Sir Richard Branson admits he got idea for space flight from children's TV phone-in

By Travelmail Reporter

PUBLISHED: 11:08 EST, 9 March 2014 | UPDATED: 11:08 EST, 9 March 2014

Sir Richard Branson has revealed that the inspiration for his commercial space flight venture came during a phone-in on a children's TV show in the 1980s.

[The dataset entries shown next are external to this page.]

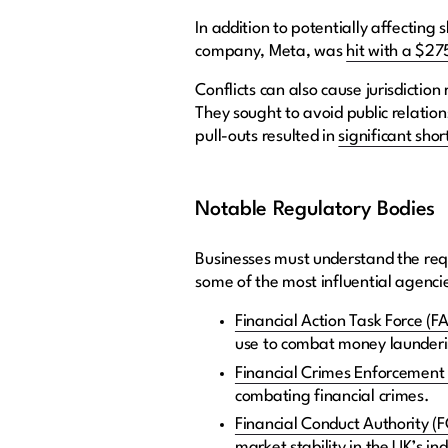
In addition to potentially affectin
company, Meta, was
hit with a $275
Conflicts can also cause jurisdictio
They sought to avoid public relation
pull-outs resulted in
significant shor
Notable Regulatory Bodies
Businesses must understand the requ
some of the most influential agenci
Financial Action Task Force (F
use to combat money launderin
Financial Crimes Enforcement
combating financial crimes.
Financial Conduct Authority (
market stability in the UK’s in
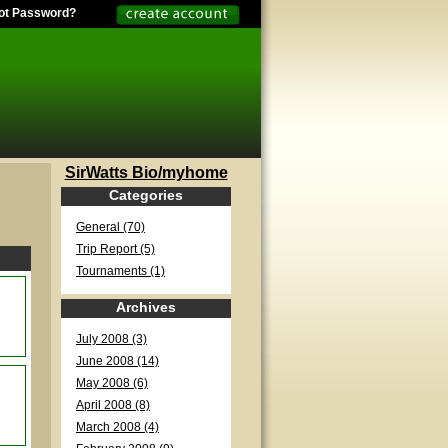
ot Password?
SirWatts Bio/myhome
Categories
General (70)
Trip Report (5)
Tournaments (1)
Archives
July 2008 (3)
June 2008 (14)
May 2008 (6)
April 2008 (8)
March 2008 (4)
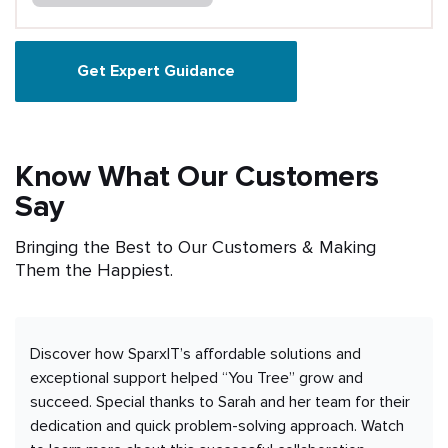
Get Expert Guidance
Know What Our Customers
Say
Bringing the Best to Our Customers & Making
Them the Happiest.
Discover how SparxIT’s affordable solutions and
exceptional support helped “You Tree” grow and
succeed. Special thanks to Sarah and her team for their
dedication and quick problem-solving approach. Watch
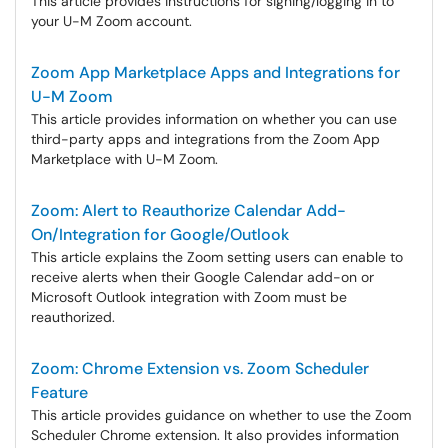
This article provides instructions for signing/logging in to
your U-M Zoom account.
Zoom App Marketplace Apps and Integrations for
U-M Zoom
This article provides information on whether you can use
third-party apps and integrations from the Zoom App
Marketplace with U-M Zoom.
Zoom: Alert to Reauthorize Calendar Add-
On/Integration for Google/Outlook
This article explains the Zoom setting users can enable to
receive alerts when their Google Calendar add-on or
Microsoft Outlook integration with Zoom must be
reauthorized.
Zoom: Chrome Extension vs. Zoom Scheduler
Feature
This article provides guidance on whether to use the Zoom
Scheduler Chrome extension. It also provides information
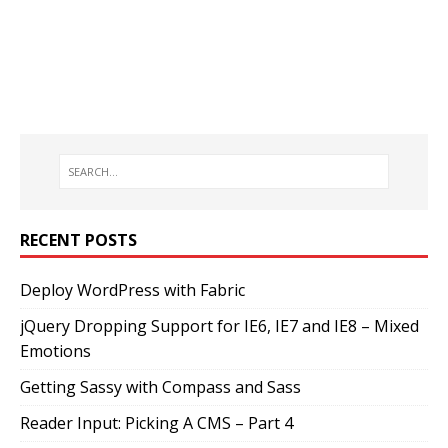
RECENT POSTS
Deploy WordPress with Fabric
jQuery Dropping Support for IE6, IE7 and IE8 – Mixed
Emotions
Getting Sassy with Compass and Sass
Reader Input: Picking A CMS – Part 4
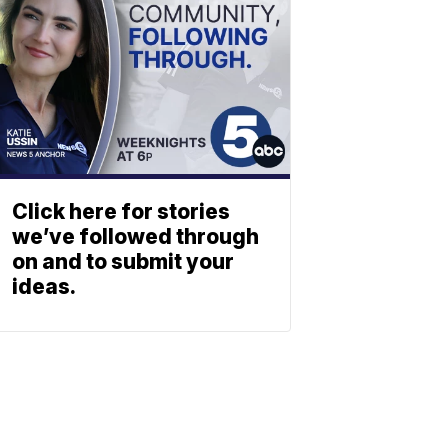
Click here for stories
we’ve followed through
on and to submit your
ideas.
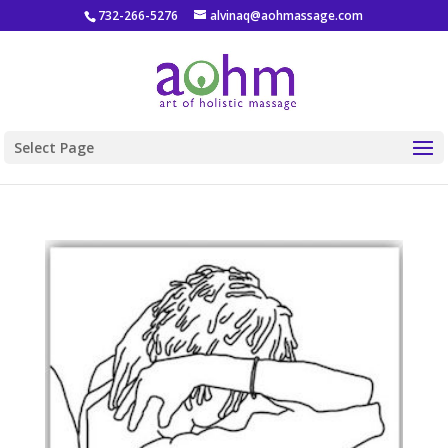
732-266-5276
alvinaq@aohmassage.com
Select Page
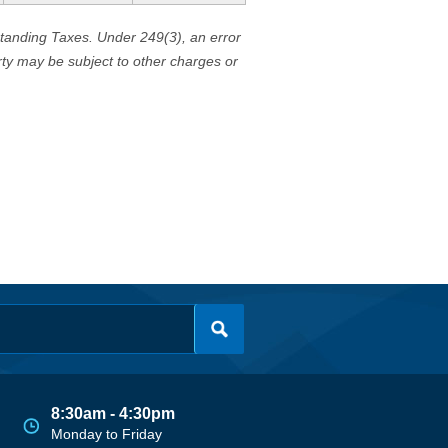
standing Taxes. Under 249(3), an error
erty may be subject to other charges or
8:30am - 4:30pm
Monday to Friday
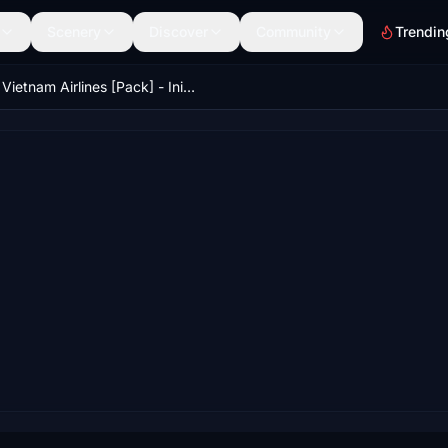
Scenery
Discover
Community
Trendin
Vietnam Airlines [Pack] - IniBuilds A350-900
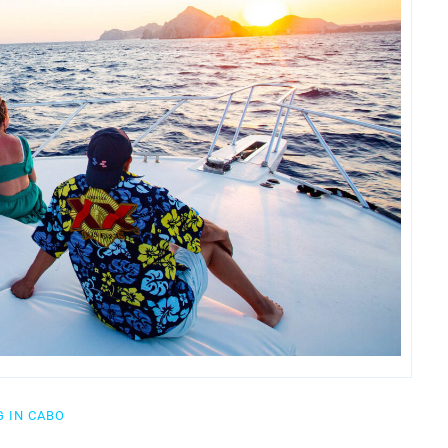
 IN CABO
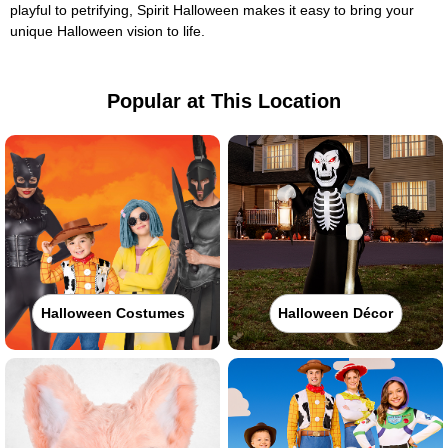
playful to petrifying, Spirit Halloween makes it easy to bring your
unique Halloween vision to life.
Popular at This Location
Halloween Costumes
Halloween Décor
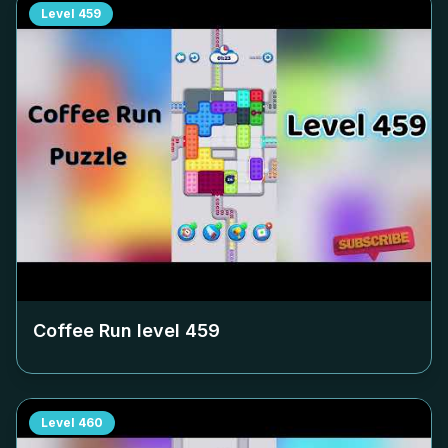
Level
459
Coffee Run level
459
Level
460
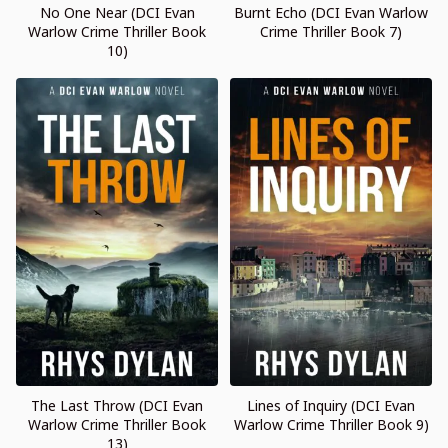
No One Near (DCI Evan
Burnt Echo (DCI Evan Warlow
Warlow Crime Thriller Book
Crime Thriller Book 7)
10)
The Last Throw (DCI Evan
Lines of Inquiry (DCI Evan
Warlow Crime Thriller Book
Warlow Crime Thriller Book 9)
13)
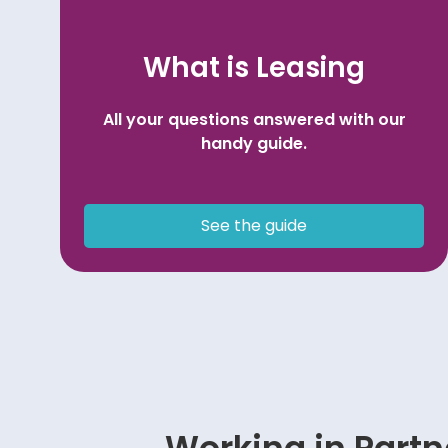
What is Leasing
All your questions answered with our
handy guide.
See the guide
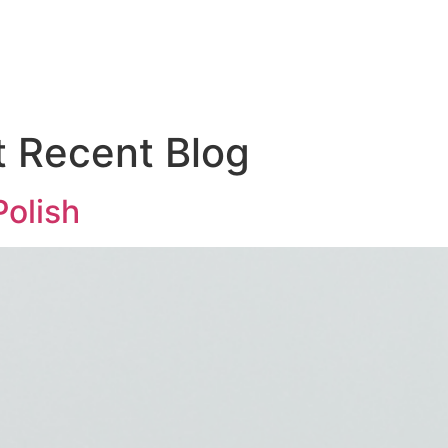
Hom
t Recent Blog
Polish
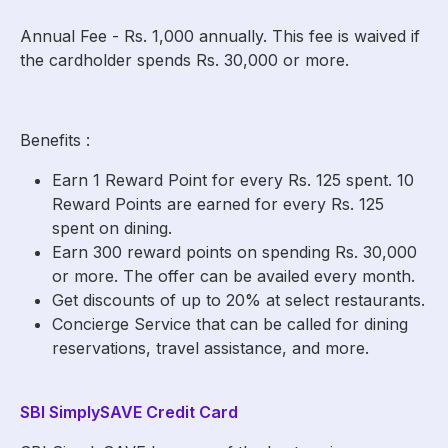
Annual Fee - Rs. 1,000 annually. This fee is waived if
the cardholder spends Rs. 30,000 or more.
Benefits :
Earn 1 Reward Point for every Rs. 125 spent. 10
Reward Points are earned for every Rs. 125
spent on dining.
Earn 300 reward points on spending Rs. 30,000
or more. The offer can be availed every month.
Get discounts of up to 20% at select restaurants.
Concierge Service that can be called for dining
reservations, travel assistance, and more.
SBI SimplySAVE Credit Card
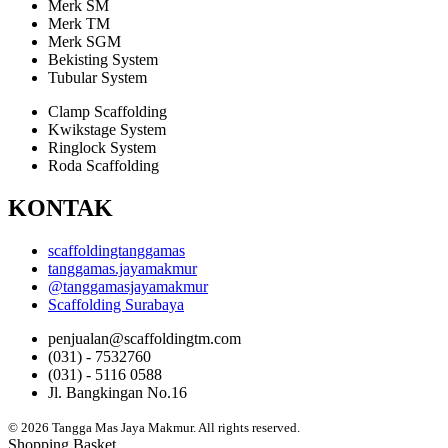
Merk SM
Merk TM
Merk SGM
Bekisting System
Tubular System
Clamp Scaffolding
Kwikstage System
Ringlock System
Roda Scaffolding
KONTAK
scaffoldingtanggamas
tanggamas.jayamakmur
@tanggamasjayamakmur
Scaffolding Surabaya
penjualan@scaffoldingtm.com
(031) - 7532760
(031) - 5116 0588
Jl. Bangkingan No.16
© 2026 Tangga Mas Jaya Makmur. All rights reserved.
Shopping Basket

The Virgin boss said he first had the idea for the ambitious project when a viewer suggested it on the BBC Saturday morning show Going Live in 1988.

What's got into him? The businessman seemed to be having a laugh-a-minute on the show

Mr Branson made his confession while being interviewed on Jonathan Ross ITV chat show.

He said: You never know what sparks things off in your mind but as a result of that show we registered the name Virgin Galactic Airways.

Over the next decade I started travelling around the world meeting technicians and engineers to see if we could find a genius who could build a spaceship that could take you and me into space.

Sir Richard said the idea was the beginning of a whole new era of space travel and was the most ridiculously exciting thing that I've done in my lifetime.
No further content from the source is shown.